Exercise brief: Report only the number of lines in the following entries where the word "тільки" occurs.

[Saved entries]
┏━━

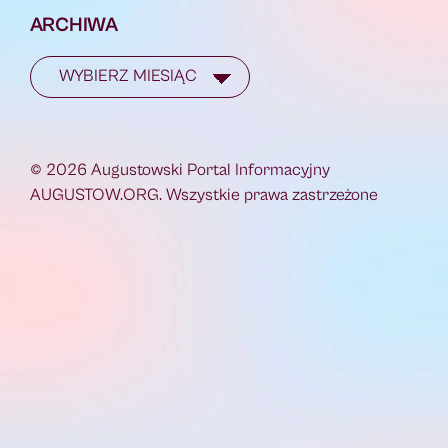
ARCHIWA
© 2026 Augustowski Portal Informacyjny
AUGUSTOW.ORG. Wszystkie prawa zastrzeżone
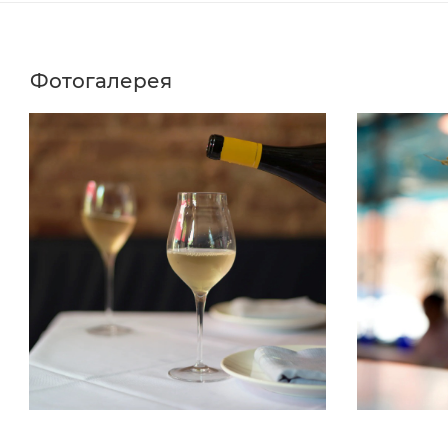
Фотогалерея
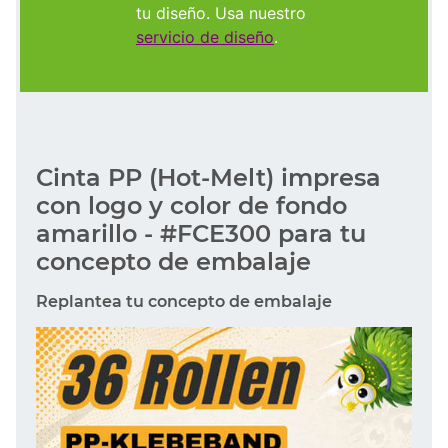
tu diseño. Usa nuestro
servicio de diseño
.
Cinta PP (Hot-Melt) impresa
con logo y color de fondo
amarillo - #FCE300 para tu
concepto de embalaje
Replantea tu concepto de embalaje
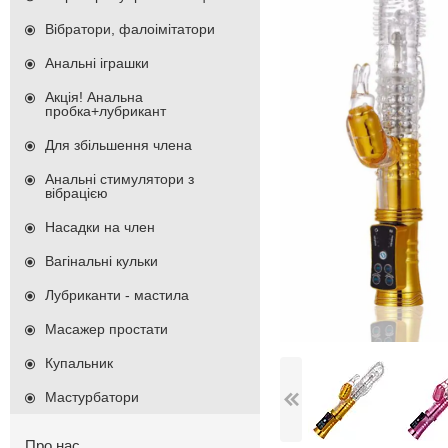
Вібратори, фалоімітатори
Анальні іграшки
Акція! Анальна
пробка+лубрикант
Для збільшення члена
Анальні стимулятори з
вібрацією
Насадки на член
Вагінальні кульки
Лубриканти - мастила
Масажер простати
Купальник
Мастурбатори
Про нас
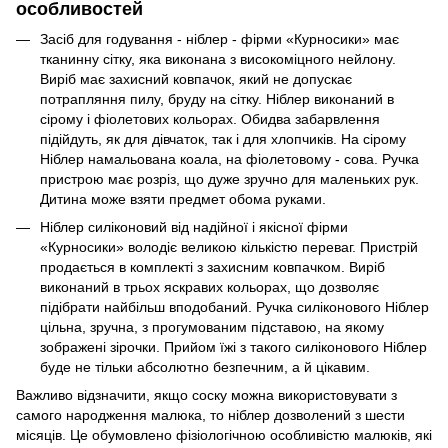
особливостей
Засіб для годування - ніблер - фірми «Курносики» має
тканинну сітку, яка виконана з високоміцного нейлону.
Виріб має захисний ковпачок, який не допускає
потрапляння пилу, бруду на сітку. Ніблер виконаний в
сірому і фіолетових кольорах. Обидва забарвлення
підійдуть, як для дівчаток, так і для хлопчиків. На сірому
Ніблер намальована коала, на фіолетовому - сова. Ручка
пристрою має розріз, що дуже зручно для маленьких рук.
Дитина може взяти предмет обома руками.
Ніблер силіконовий від надійної і якісної фірми
«Курносики» володіє великою кількістю переваг. Пристрій
продається в комплекті з захисним ковпачком. Виріб
виконаний в трьох яскравих кольорах, що дозволяє
підібрати найбільш вподобаний. Ручка силіконового Ніблер
цільна, зручна, з прогумованим підставою, на якому
зображені зірочки. Прийом їжі з такого силіконового Ніблер
буде не тільки абсолютно безпечним, а й цікавим.
Важливо відзначити, якщо соску можна використовувати з
самого народження малюка, то ніблер дозволений з шести
місяців. Це обумовлено фізіологічною особливістю малюків, які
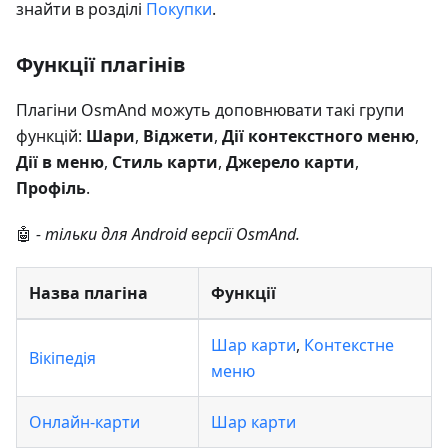
знайти в розділі
Покупки
.
Функції плагінів
Плагіни OsmAnd можуть доповнювати такі групи
функцій:
Шари
,
Віджети
,
Дії контекстного меню
,
Дії в меню
,
Стиль карти
,
Джерело карти
,
Профіль
.
🤖
- тільки для Android версії OsmAnd.
Назва плагіна
Функції
Шар карти
,
Контекстне
Вікіпедія
меню
Онлайн-карти
Шар карти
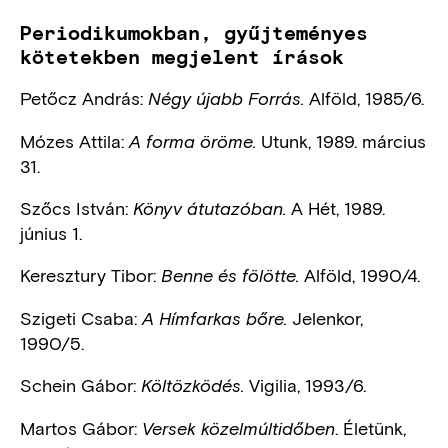
Periodikumokban, gyűjteményes
kötetekben megjelent írások
Petőcz András:
Alföld, 1985/6.
Négy újabb Forrás.
Mózes Attila:
Utunk, 1989. március
A forma öröme.
31.
Szőcs István:
A Hét, 1989.
Könyv átutazóban.
június 1.
Keresztury Tibor:
Alföld, 1990/4.
Benne és fölötte.
Szigeti Csaba:
Jelenkor,
A Hímfarkas bőre.
1990/5.
Schein Gábor:
Vigilia, 1993/6.
Költözködés.
Martos Gábor:
. Életünk,
Versek közelmúltidőben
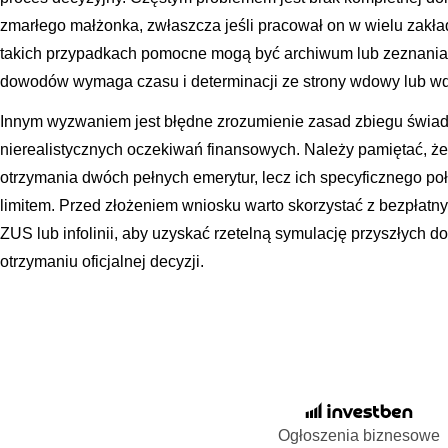
zmarłego małżonka, zwłaszcza jeśli pracował on w wielu zakłada
takich przypadkach pomocne mogą być archiwum lub zeznania 
dowodów wymaga czasu i determinacji ze strony wdowy lub w
Innym wyzwaniem jest błędne zrozumienie zasad zbiegu świad
nierealistycznych oczekiwań finansowych. Należy pamiętać, ż
otrzymania dwóch pełnych emerytur, lecz ich specyficznego 
limitem. Przed złożeniem wniosku warto skorzystać z bezpłat
ZUS lub infolinii, aby uzyskać rzetelną symulację przyszłych 
otrzymaniu oficjalnej decyzji.
Ogłoszenia biznesowe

┗━━

Exercise answer: 2